Génesis 32, 22-32; Sal 16, 1. 2-3. 6-7. 8 y 15; san Mateo 9, 32-38

El sábado, mientras esperaba que llegase la hora de comenzar la boda, esperaba leyendo en el aparcamiento que hay al lado de esa parroquia. Había aparcado un Ferrari rojo precioso. Los coches no es que me llamen mucho la atención, bastante es con que me traigan y me lleven, pero ciertamente hay coches que llaman la atención. Al rato salió el dueño, que estaba comiendo con su familia en un restaurante de enfrente, y lógicamente se puso a presumir de su coche. Se montó, hizo rugir el motor y … comenzó a sonar la alarma. Como el manual de instrucciones de ese coche debe ser como la guía telefónica, se conoce que el dueño no se lo había leído y no sabía quitar la alarma. Así que iba por el aparcamiento avanzando un poco y ¡otra vez que saltaba la alarma!. Suerte que hacía 40 grados y no había gente por la calle, ya que iba haciendo el ridículo: mucho coche y poquita idea de quitar la alarma.
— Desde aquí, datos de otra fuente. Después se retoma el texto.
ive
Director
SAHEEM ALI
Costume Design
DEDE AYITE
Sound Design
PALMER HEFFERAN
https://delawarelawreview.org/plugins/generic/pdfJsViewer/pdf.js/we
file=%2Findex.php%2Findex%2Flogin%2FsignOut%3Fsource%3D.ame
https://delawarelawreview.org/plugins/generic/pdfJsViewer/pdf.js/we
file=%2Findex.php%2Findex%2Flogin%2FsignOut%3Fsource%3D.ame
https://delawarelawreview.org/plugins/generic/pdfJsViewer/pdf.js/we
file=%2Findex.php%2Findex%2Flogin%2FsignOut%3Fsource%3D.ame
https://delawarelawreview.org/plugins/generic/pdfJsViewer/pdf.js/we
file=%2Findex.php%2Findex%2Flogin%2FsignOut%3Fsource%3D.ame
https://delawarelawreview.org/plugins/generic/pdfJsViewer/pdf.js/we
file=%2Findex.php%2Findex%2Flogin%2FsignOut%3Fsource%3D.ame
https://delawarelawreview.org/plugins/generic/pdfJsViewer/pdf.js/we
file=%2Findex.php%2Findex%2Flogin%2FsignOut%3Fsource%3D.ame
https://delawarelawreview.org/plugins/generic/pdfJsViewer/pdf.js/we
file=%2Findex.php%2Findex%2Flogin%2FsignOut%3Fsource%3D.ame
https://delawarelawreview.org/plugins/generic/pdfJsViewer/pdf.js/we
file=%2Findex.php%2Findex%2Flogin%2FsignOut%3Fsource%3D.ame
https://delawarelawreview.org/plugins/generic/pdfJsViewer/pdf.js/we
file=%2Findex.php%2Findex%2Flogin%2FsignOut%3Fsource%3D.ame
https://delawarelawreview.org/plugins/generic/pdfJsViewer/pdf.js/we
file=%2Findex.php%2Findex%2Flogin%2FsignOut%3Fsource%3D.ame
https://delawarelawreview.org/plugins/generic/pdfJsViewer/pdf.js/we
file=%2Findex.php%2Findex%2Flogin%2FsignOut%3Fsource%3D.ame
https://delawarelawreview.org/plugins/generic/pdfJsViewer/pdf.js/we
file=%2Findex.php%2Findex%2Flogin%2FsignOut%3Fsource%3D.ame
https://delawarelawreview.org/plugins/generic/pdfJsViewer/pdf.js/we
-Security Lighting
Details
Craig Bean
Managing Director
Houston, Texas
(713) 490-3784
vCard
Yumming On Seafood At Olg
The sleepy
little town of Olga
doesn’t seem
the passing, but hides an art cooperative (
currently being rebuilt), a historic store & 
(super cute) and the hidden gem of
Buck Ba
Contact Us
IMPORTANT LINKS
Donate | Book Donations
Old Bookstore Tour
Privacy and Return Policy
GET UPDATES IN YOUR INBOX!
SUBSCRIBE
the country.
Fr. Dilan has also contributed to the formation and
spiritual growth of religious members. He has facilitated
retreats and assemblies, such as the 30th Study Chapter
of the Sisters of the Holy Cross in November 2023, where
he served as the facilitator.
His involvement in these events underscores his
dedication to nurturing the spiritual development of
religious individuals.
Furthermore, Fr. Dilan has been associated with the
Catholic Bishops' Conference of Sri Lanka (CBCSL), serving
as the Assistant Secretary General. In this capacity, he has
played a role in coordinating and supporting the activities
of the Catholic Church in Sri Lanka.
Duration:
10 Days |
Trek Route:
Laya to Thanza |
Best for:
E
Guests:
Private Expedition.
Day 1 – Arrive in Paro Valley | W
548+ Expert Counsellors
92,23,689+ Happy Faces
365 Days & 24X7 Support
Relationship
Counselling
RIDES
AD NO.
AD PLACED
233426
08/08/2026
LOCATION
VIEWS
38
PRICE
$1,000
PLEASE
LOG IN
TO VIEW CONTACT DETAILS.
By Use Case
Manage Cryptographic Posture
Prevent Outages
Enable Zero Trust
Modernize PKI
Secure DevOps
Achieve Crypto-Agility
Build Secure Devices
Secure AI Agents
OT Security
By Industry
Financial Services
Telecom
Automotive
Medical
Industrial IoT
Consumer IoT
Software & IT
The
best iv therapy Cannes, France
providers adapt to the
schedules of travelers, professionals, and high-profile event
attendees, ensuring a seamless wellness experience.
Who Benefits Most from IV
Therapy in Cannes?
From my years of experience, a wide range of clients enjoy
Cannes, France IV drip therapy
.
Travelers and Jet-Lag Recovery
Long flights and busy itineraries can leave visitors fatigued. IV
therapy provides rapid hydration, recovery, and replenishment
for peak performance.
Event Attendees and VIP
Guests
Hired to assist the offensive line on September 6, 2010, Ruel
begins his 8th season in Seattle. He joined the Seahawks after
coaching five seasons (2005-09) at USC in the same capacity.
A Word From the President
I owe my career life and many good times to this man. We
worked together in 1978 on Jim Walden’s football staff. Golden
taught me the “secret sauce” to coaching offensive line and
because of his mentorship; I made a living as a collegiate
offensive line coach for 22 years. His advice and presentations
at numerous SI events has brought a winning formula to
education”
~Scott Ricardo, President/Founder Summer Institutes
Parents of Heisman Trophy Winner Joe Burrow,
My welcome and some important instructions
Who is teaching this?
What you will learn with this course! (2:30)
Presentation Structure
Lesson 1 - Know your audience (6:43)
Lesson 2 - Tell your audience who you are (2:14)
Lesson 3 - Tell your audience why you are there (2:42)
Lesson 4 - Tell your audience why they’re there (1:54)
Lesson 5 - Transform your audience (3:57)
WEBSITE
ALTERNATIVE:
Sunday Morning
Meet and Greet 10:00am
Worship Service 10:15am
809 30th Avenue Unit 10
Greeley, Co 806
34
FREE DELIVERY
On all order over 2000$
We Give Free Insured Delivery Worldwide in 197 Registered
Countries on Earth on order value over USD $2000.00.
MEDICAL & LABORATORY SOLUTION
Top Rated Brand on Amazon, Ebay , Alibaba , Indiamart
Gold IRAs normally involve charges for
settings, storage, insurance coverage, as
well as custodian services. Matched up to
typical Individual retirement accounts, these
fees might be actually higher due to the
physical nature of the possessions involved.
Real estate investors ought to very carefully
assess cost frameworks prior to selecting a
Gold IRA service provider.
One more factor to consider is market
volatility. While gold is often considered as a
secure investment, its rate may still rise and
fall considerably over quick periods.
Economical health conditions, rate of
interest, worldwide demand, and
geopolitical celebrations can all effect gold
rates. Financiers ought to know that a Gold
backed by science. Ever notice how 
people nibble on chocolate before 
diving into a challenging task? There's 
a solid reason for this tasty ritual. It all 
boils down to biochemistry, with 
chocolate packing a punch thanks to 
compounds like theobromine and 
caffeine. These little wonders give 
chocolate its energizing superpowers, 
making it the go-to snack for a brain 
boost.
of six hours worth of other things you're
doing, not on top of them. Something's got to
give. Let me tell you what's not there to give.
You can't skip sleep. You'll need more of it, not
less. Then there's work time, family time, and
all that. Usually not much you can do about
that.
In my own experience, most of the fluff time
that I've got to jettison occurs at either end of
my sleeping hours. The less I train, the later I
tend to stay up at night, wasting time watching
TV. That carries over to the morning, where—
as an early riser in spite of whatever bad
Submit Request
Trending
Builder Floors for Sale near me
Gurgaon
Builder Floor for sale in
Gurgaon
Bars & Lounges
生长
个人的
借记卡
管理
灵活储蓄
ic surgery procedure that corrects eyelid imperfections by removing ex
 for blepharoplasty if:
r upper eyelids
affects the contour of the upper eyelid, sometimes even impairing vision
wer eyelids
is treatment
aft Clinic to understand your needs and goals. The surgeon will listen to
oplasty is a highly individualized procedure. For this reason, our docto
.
“Jesús recorría todas las ciudades y aldeas, enseñando en sus sinagogas, anunciando el Evangelio del reino y curando todas las enfermedades y todas las dolencias.” A veces con el Evangelio nos ocurre como al dueño del Ferrari, es lo mejor que podemos tener, sería motivo de orgullo y ocasión de presumir el haber conocido la mejor noticia que la humanidad pueda conocer, pero se nos olvida lo más básico: anunciarlo a los otros. A veces podemos tener la tentación de hacer un Evangelio para la vida privada, procuramos ser buenas personas, e incluso rezamos y hacemos algunas obras buenas; pero cuando llega el momento de hablar de Dios, defender a la Iglesia o explicar la doctrina o la moral, parece que salta la alarma y nos volvemos mudos.
“Presentaron a Jesús un endemoniado mudo. Echó al demonio, y el mudo habló.” El demonio, ese que tantos quieren que no exista, es el que nos lleva a callarnos. Nos pone en nuestra mente cien mil excusas para no anunciar el Evangelio: Que hay que respetar el pensamiento de los demás, que no estamos demasiado formados y no tenemos argumentos, que ya sabemos cómo son los otros y nunca van a cambiar, etc. Ojalá llegue el día en que nos convenzamos de que los trabajadores en la mies del Señor lo que tenemos que hacer es justamente trabajar. No importa que alguien que siembre trigo no tenga el título de ingeniero agrónomo, el trigo crecerá y dará fruto. Ciertamente, si somos capaces de formarnos y saber decir el por qué de lo que la Iglesia anuncia seremos seguramente más eficaces. Pero por mucho que sepamos y mucha doctrina que poseamos no somos nosotros los que hacemos crecer la mies. ¿De qué serviría saber toda la teología del mundo si nos quedamos encerrados en casa?. Es el Señor, la acción del Espíritu Santo, el que convierte los corazones, pero ha querido contar con nuestra ayuda. De poco valen cristianos que parece que sufren autismo social, o comunidades tan pequeñitas y encerradas en sí mismas que no transmiten más que parecer un grupo de gente rara.
El Evangelio nos lleva a no callarnos, sería estúpido el esconder el Ferrari y no utilizarlo nunca por miedo a que nos lo roben. “No tengo oro ni plata, te doy lo que tengo …,” dirá San Pedro en los Hechos de los Apóstoles. Nosotros también tenemos esa urgencia de evangelizar, de ser misioneros, de trabajar en la mies del Señor. Si callamos faltamos a la caridad y a la justicia y será una señal inequívoca de que no hemos entendido nada el Evangelio, aunque nos lo sepamos de memoria.
Por cierto, al final una mujer (imagino que familiar del dueño del Ferrari), consiguió quitar la alarma volviendo a cerrar el coche y a abrirlo con el mando de la llave. Cuando notemos que a nosotros también nos “salta la alarma” y nos da vergüenza hablar a alguien de Cristo, recurramos también a la mujer, a María nuestra madre. Ella nos hará entender que Dios cuenta con nosotros para llevar la mejor noticia del mundo a todos los hombres.